La maggior parte degli osservatori riconosce già che progettare politiche di successo per portare le famiglie non occupate a un lavoro stabile sarà molto difficile, data la gravità delle difficoltà che queste famiglie devono affrontare. Queste difficoltà includono bassi livelli di istruzione e competenze lavorative, significativi problemi di salute (sia fisici che mentali), abuso di sostanze e violenza domestica. I molteplici insiemi interconnessi e sovrapposti di problemi affrontati da queste famiglie dovrebbero mettere in pausa qualsiasi visione ottimistica che le soluzioni facili porteranno a un’occupazione stabile e a guadagni significativi.

Viste queste difficoltà, è necessaria una discussione più aperta sulle politiche di assistenza per le famiglie in difficoltà che difficilmente raggiungeranno guadagni significativi nel breve o medio termine. L’assistenza in contanti a lungo termine, accompagnata dalla formazione professionale, dall’assicurazione sanitaria e da migliori programmi volti a ridurre l’abuso di sostanze, i problemi di salute mentale e la violenza domestica, deve essere diretta a questa popolazione indipendentemente dalle considerazioni sull’occupazione. Mentre i forti incentivi al lavoro che sono attualmente in vigore dovrebbero rimanere, continuando così a fornire incentivi finanziari alle famiglie per lavorare a livelli più alti di quelli attuali, il semplice rafforzamento dei supporti al lavoro e l’ulteriore aumento degli incentivi al lavoro non forniranno, da soli, molto aiuto a queste famiglie.
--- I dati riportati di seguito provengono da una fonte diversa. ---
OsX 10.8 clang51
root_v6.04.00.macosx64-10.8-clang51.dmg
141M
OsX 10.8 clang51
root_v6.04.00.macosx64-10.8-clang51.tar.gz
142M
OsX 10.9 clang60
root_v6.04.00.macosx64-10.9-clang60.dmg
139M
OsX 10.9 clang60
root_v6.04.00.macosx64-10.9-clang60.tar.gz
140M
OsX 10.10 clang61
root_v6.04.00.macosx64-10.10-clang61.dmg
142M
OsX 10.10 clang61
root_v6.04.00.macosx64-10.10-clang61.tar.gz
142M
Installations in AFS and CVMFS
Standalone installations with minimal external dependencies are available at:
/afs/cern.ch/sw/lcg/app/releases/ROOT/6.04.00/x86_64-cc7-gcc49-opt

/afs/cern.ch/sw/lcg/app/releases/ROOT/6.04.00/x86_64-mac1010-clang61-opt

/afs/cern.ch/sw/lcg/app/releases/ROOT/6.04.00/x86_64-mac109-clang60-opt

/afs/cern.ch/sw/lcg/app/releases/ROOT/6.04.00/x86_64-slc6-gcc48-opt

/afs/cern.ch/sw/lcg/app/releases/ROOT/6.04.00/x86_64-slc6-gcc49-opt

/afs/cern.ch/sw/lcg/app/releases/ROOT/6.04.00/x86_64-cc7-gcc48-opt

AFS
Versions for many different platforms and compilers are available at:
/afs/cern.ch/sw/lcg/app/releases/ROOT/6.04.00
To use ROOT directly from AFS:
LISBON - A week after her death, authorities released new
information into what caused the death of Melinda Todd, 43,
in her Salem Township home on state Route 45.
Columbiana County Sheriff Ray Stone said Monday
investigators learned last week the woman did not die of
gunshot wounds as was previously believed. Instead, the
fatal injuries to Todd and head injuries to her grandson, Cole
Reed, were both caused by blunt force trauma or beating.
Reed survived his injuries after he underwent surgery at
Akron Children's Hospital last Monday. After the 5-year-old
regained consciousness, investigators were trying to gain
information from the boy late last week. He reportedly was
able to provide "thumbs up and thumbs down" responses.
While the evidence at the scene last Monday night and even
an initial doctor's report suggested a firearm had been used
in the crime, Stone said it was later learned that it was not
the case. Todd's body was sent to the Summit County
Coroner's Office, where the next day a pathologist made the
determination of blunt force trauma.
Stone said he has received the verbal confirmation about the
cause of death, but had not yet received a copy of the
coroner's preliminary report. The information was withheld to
Virtualmente tutti gli stati hanno già preso provvedimenti per sviluppare programmi per queste famiglie. Gli stati hanno iniziato a identificare le famiglie con gravi problemi che sono barriere al lavoro, e poi progettano un insieme appropriato di servizi per loro. Tuttavia, gli stati devono sviluppare ulteriormente questi programmi prima di stabilire una serie di procedure di identificazione di successo e un’adeguata struttura di fornitura dei servizi. Nel coordinare il trattamento per queste famiglie con i programmi di occupazione, gli stati possono usare la loro capacità di esercitare esenzioni dai requisiti lavorativi e dai limiti di tempo come strategia a breve termine. Ma dovrebbero essere attuate politiche più attive e aggressive per affrontare i bisogni di queste famiglie in difficoltà, sia dentro che fuori dal TANF.